« Pourquoi faire de longues études ou simplement faire des études, si de toute façon un homme non instruit semble gagner plus qu’un homme instruit ?» Voici l’interrogation du blogueur Ivan Corneille MAGAGI III, qui veut nous partager ses observations à propos de « l’iniquité » qui semble caractériser la rétribution dans le monde du travail burundais.
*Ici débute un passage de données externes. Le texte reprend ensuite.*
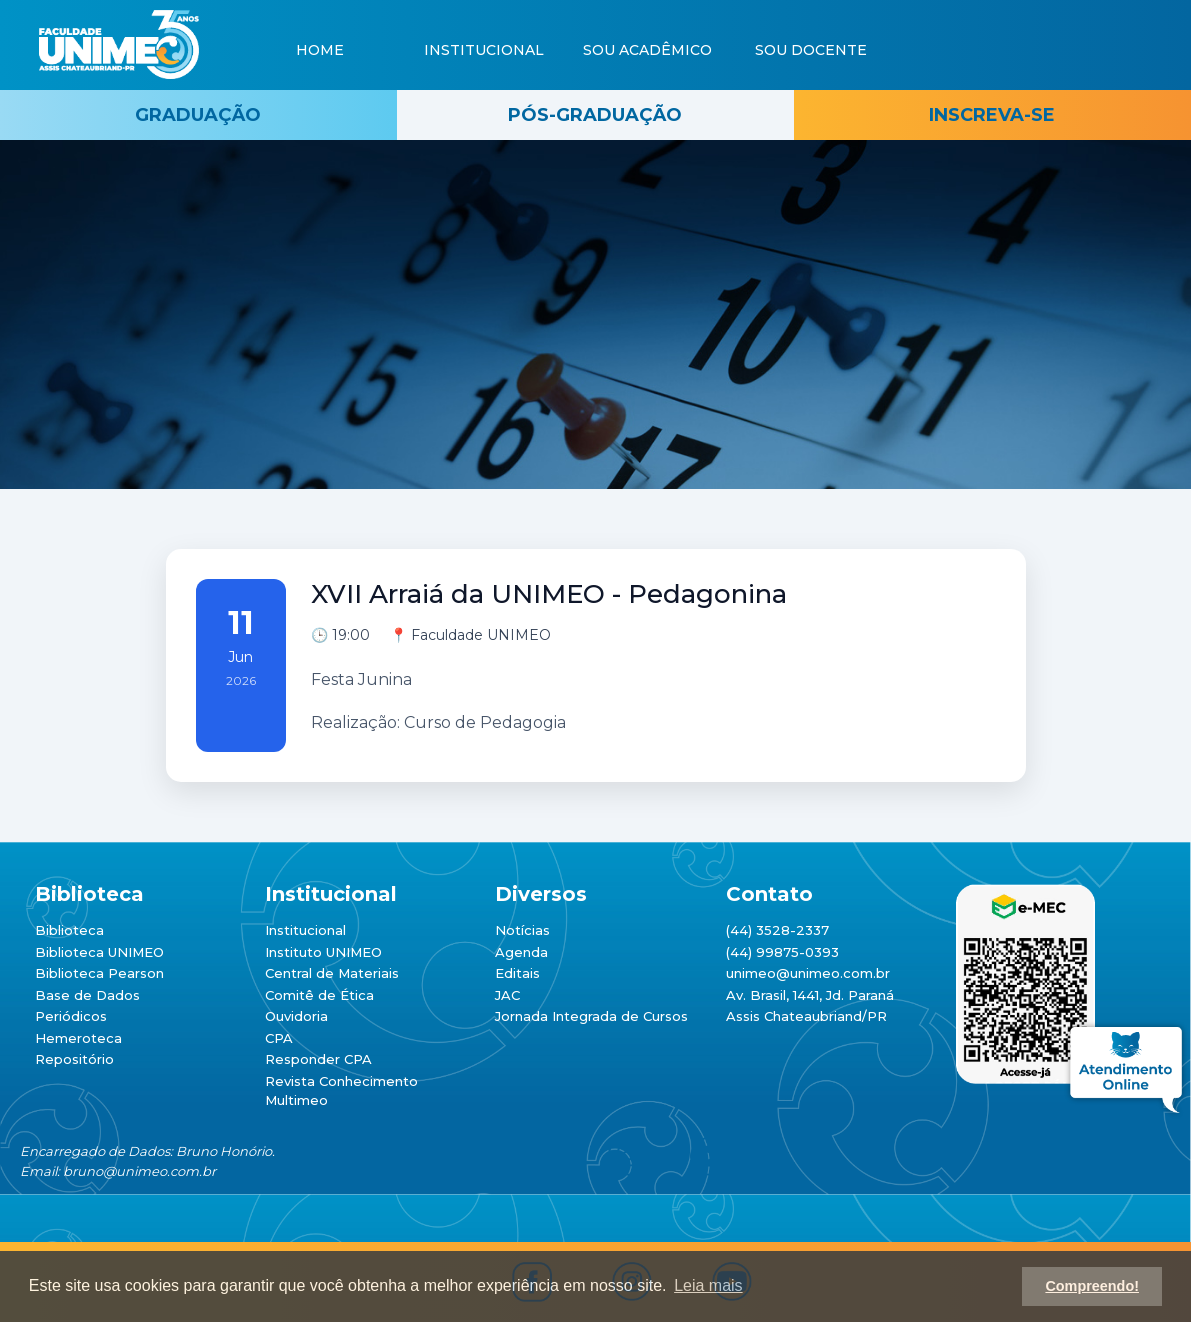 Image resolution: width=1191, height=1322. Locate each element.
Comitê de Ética (319, 995)
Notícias (522, 930)
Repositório (74, 1059)
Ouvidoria (296, 1016)
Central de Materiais (332, 973)
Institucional (305, 930)
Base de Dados (87, 995)
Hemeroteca (78, 1038)
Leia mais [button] (708, 1285)
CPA (279, 1038)
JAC (507, 995)
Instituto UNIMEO (323, 952)
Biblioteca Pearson (99, 973)
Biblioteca (69, 930)
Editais (517, 973)
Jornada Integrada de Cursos (591, 1016)
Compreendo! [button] (1092, 1286)
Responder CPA (318, 1059)
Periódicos (71, 1016)
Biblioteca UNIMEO (99, 952)
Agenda (521, 952) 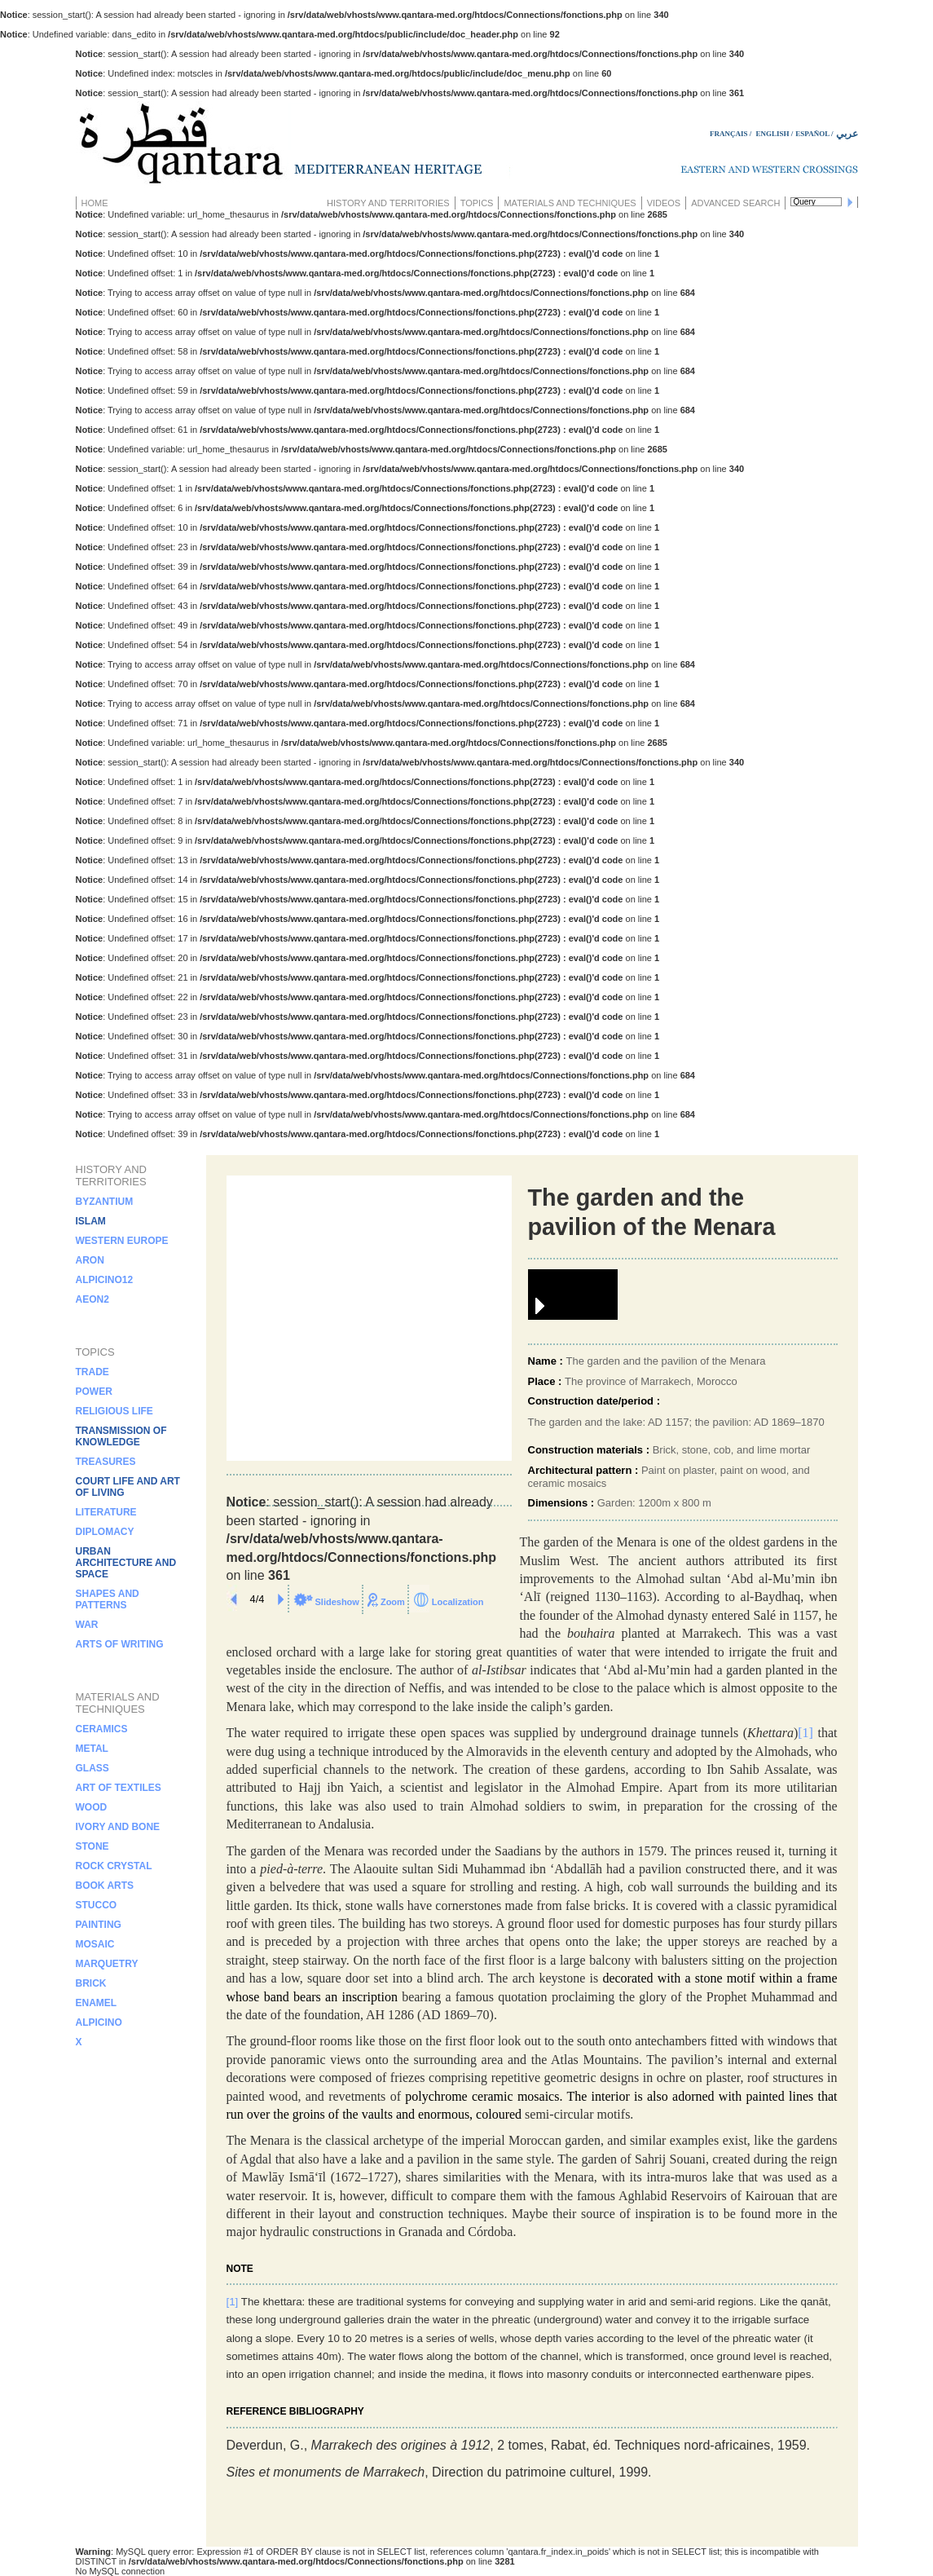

On grandit tous avec des théories à propos du pouvoir de l’éducation. On nous dit tantôt que la réussite d’un homme ne passe que par le banc de l’école, tantôt que plus tu fais d’études, mieux tu t’en sors. Mais la vérité est qu’il y a plein de gens dont le quotidien désapprouve avec justesse ces théories.
Eddy (pseudo) est un agent de sécurité du groupe ASEC. Pour avoir ce poste, il a présenté un CV riche notamment un diplôme d’Etat. Il gagne 52.000Fbu par mois. Une assurance maladie couvre une moindre partie de ses soins de santé. Il se loge à ses propres frais à Kanyosha. Chaque matin, il marche jusqu’en zone Rohero, quartier INSS, où est son poste de travail. Le soir, il suit des cours qu’il paie lui-même à l’Université des Grands Lacs, avant de rentrer toujours à pied. Eddy passe sa journée avec Evariste, le boy de la maison qu’il garde. Evariste quant à lui est nourri, logé, soigné aux frais de son patron, et gagne 80.000 Fbu par mois, alors qu’il sait à peine lire et écrire.
Une « triste »histoire parmi tant d’autres
Cela est un exemple isolé de ce qui est le commun de beaucoup d’autres Burundais. J’aurais pu citer l’exemple du maçon (aucun diplôme exigé) qui gagne 7 à 10 milles francs par jour alors qu’un bachelier journalier dans le centre d’appel de Lumitel ne gagne que 5000 Fbu, ou encore les jeunes médecins qui se plaignent de gagner moins que des agents de l’OBR. Il y a aussi, pour ne citer que ceux-là, l’infirmier (niveau A2) de l’Hôpital roi Khaled qui gagne entre le double et le triple du salaire d’un licencié agrégé qui enseigne à un Lycée communal quelconque.
Les situations susmentionnées sont décourageantes. Certes, on va à l’école pour gagner du savoir et non de l’argent. Mais une question peut se poser : pourquoi faire de longues études ou simplement faire des études, si de toute façon on peut gagner plus qu’un homme (plus) instruit ? On s’entend sur une chose : l’intérêt de l’éducation des peuples n’est plus à démontrer. Ainsi, des mesures concrètes doivent être prises pour promouvoir la culture de l’éducation, comme payer les individus selon leur niveau d’études. De nos jours, on parle souvent de l’harmonisation des salaires dans la fonction publique. C’est une bonne initiative. Mais on doit aller encore plus loin, notamment penser à instaurer une politique régulant plus largement le marché du travail, pour qu’un patron ne paye plus 80.000 Fbu son boy, alors qu’un de ses salariés diplômé est payé presque la moitié.
Mais malheureusement ou heureusement il faut orienter ses études en fonction des possibilités d’emploi à la sortie de ses études. C’est à l’individu de s’adapter car le système quel qu’il soit broie tous ceux qui ne s’adaptent pas. Attention, si nous nous adaptons pas nous disparaîtrons.
En Kirundi, il y a un adage qui dit ‘Ingendo y’uwundi iravuna’. Ce n’est pas parce qu’un tel a réussi sans faire d’études que ce sera forcement le cas pour toute autre personne qui décidera d’emprunter la même voie. Les chances ne sont pas les mêmes, les opportunités ne sont pas les mêmes et surtout les raisons ne sont pas les mêmes. Les personnes qui n’ont pas d’éducation n’ont pas toutes forcement choisi cette option et doivent donc survivre d’une manière ou d’une autre. Je vois l’éducation comme un kit de survie pour survivre dans la jungle qu’est le monde aujourd’hui. Ce kit peut nous servir ou pas et admettons le, pour la majorité d’entre nous, nous ne travaillons pas dans le domaine de nos études. Pour la question de l’iniquité, j’avoue que je ne suis pas au courant de l’existence d’un barème salariale au Burundi pour le domaine prive ou si c’est l’employé, qui, en se basant sur le barème salariale publique, octroie tel ou tel salaire a quelqu’un.